Co-Chair Wilken stated that this legislation would allow the
Permanent Fund Dividend Division in the Department of Revenue to
keep applicant information private, except in those situations in
which the disclosure of the information is required by federal or
State government.
Co-Chair Green moved to adopt the Version 23-LS1596\I committee
substitute as the working document.
Co-Chair Wilken, hearing no objection, announced that the Version
"I" committee substitute would be the working document.
SENATOR GRETCHEN GUESS, the bill's sponsor, stated that this
legislation would mandate that, with the exception of a person's
name, all Permanent Fund Dividend (PFD) application information
would be confidential. In addition to providing a degree of privacy
to individuals, keeping things such as a person's residential
address confidential is especially important for those threatened
by domestic violence. This would include keeping Post Office Box
addresses private, as someone could locate a person were that a
known element. Federal and State access to some of the dividend
application information would apply in such cases as child support
and jury duty communications.
Senator Guess noted that currently, a person could access the
Permanent Fund Dividend registry via the Internet and download it
in its entirety. The adoption of the Version "I" committee
substitute would reduce the original $15,000 Department of Revenue
fiscal note #1, dated February 24, 2004.
SHARON BARTON, Director, Permanent Fund Dividend Division,
Department of Revenue, confirmed that the Department's fiscal
expense associated with the Version "I" committee substitute would
be reduced to zero, as no cost would be incurred by only publishing
individuals' names on the registry.
Co-Chair Wilken asked for further information regarding the
Department's $15,000 fiscal note #1, dated February 24, 2004.
Ms. Barton responded that limiting the Permanent Fund registry to
only applicants' names, as specified in the Version "I" committee
substitute, would incur no expense to the Department, as it would
be accomplished by a small programming change. The previous version
of the bill would have allowed people to choose whether or not to
include their name and address on the Permanent Fund Dividend
registry. That ability to choose, she informed, would have resulted
in an expense to the Department.
Co-Chair Wilken understood therefore, that a new zero fiscal note
from the Department of Revenue would be forthcoming.
Ms. Barton concurred.
Co-Chair Green informed the Committee that she had been contacted
by a constituent who told her that, as a result of being on some
State registry, her name had been accessed by a mailing list and,
as a result, she had received a volume of unsolicited mail.
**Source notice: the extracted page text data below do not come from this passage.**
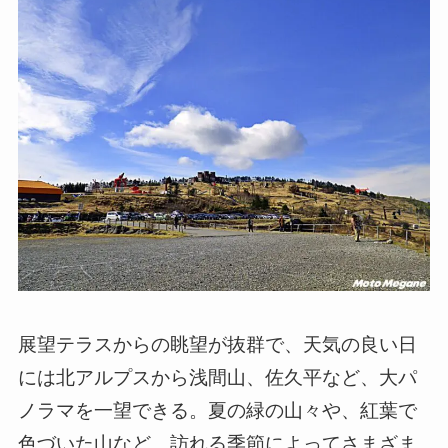
展望テラスからの眺望が抜群で、天気の良い日
には北アルプスから浅間山、佐久平など、大パ
ノラマを一望できる。夏の緑の山々や、紅葉で
色づいた山など、訪れる季節によってさまざま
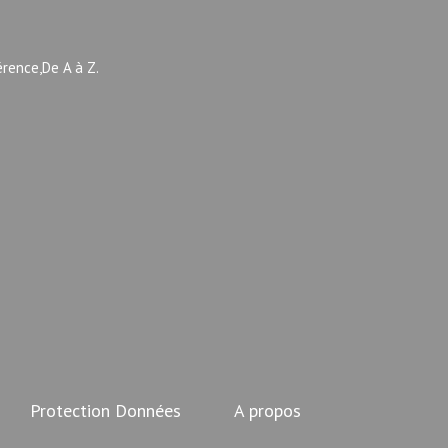
érence,De A à Z.
Protection Données
A propos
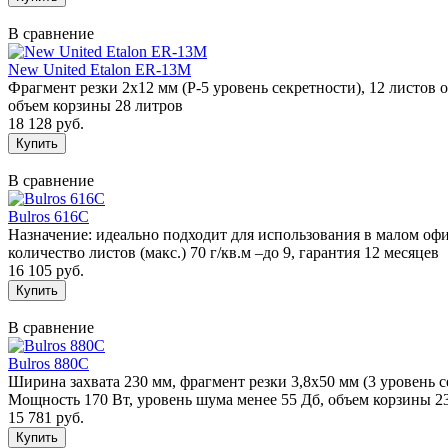
В сравнение
New United Etalon ER-13M
Фрагмент резки 2х12 мм (P-5 уровень секретности), 12 листов 
объем корзины 28 литров
18 128 руб.
В сравнение
Bulros 616C
Назначение: идеально подходит для использования в малом офисе
количество листов (макс.) 70 г/кв.м –до 9, гарантия 12 месяцев
16 105 руб.
В сравнение
Bulros 880C
Ширина захвата 230 мм, фрагмент резки 3,8х50 мм (3 уровень с
Мощность 170 Вт, уровень шума менее 55 Дб, объем корзины 2
15 781 руб.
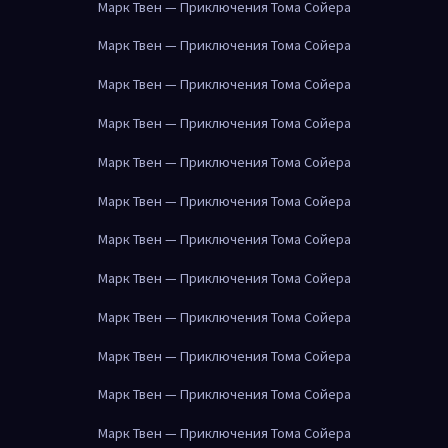
Марк Твен — Приключения Тома Сойера
Марк Твен — Приключения Тома Сойера
Марк Твен — Приключения Тома Сойера
Марк Твен — Приключения Тома Сойера
Марк Твен — Приключения Тома Сойера
Марк Твен — Приключения Тома Сойера
Марк Твен — Приключения Тома Сойера
Марк Твен — Приключения Тома Сойера
Марк Твен — Приключения Тома Сойера
Марк Твен — Приключения Тома Сойера
Марк Твен — Приключения Тома Сойера
Марк Твен — Приключения Тома Сойера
Therefore, Co-Chair Green suggested that this legislation be
expanded to provide privacy coverage to a multitude of State
registries. She noted that currently, each agency has its own
Statutes in this regard. The issue regarding privacy of information
should be further expanded to encompass all State agencies. She
stated that she would conduct further research in this regard.
Co-Chair Wilken noted that amending this legislation to address
those concerns could be an option. Therefore, he asked Co-Chair
Green to further her efforts.
Co-Chair Green concurred that the privacy issue is important.
Co-Chair Wilken commented that were the PFD database information
curtailed, the next commonly used database would be voter
registration lists.
Co-Chair Green responded that she would further efforts to address
these concerns.
Co-Chair Wilken commented that public officials access voter
registration lists to obtain constituency contacts.
Senator Guess voiced willingness to amend the legislation to
include other areas of concern. She understood that the PFD
database is the most commonly used database as it is the largest,
most accurate address registry available.
Co-Chair Wilken ordered the bill HELD in Committee in order to
address additional privacy concerns.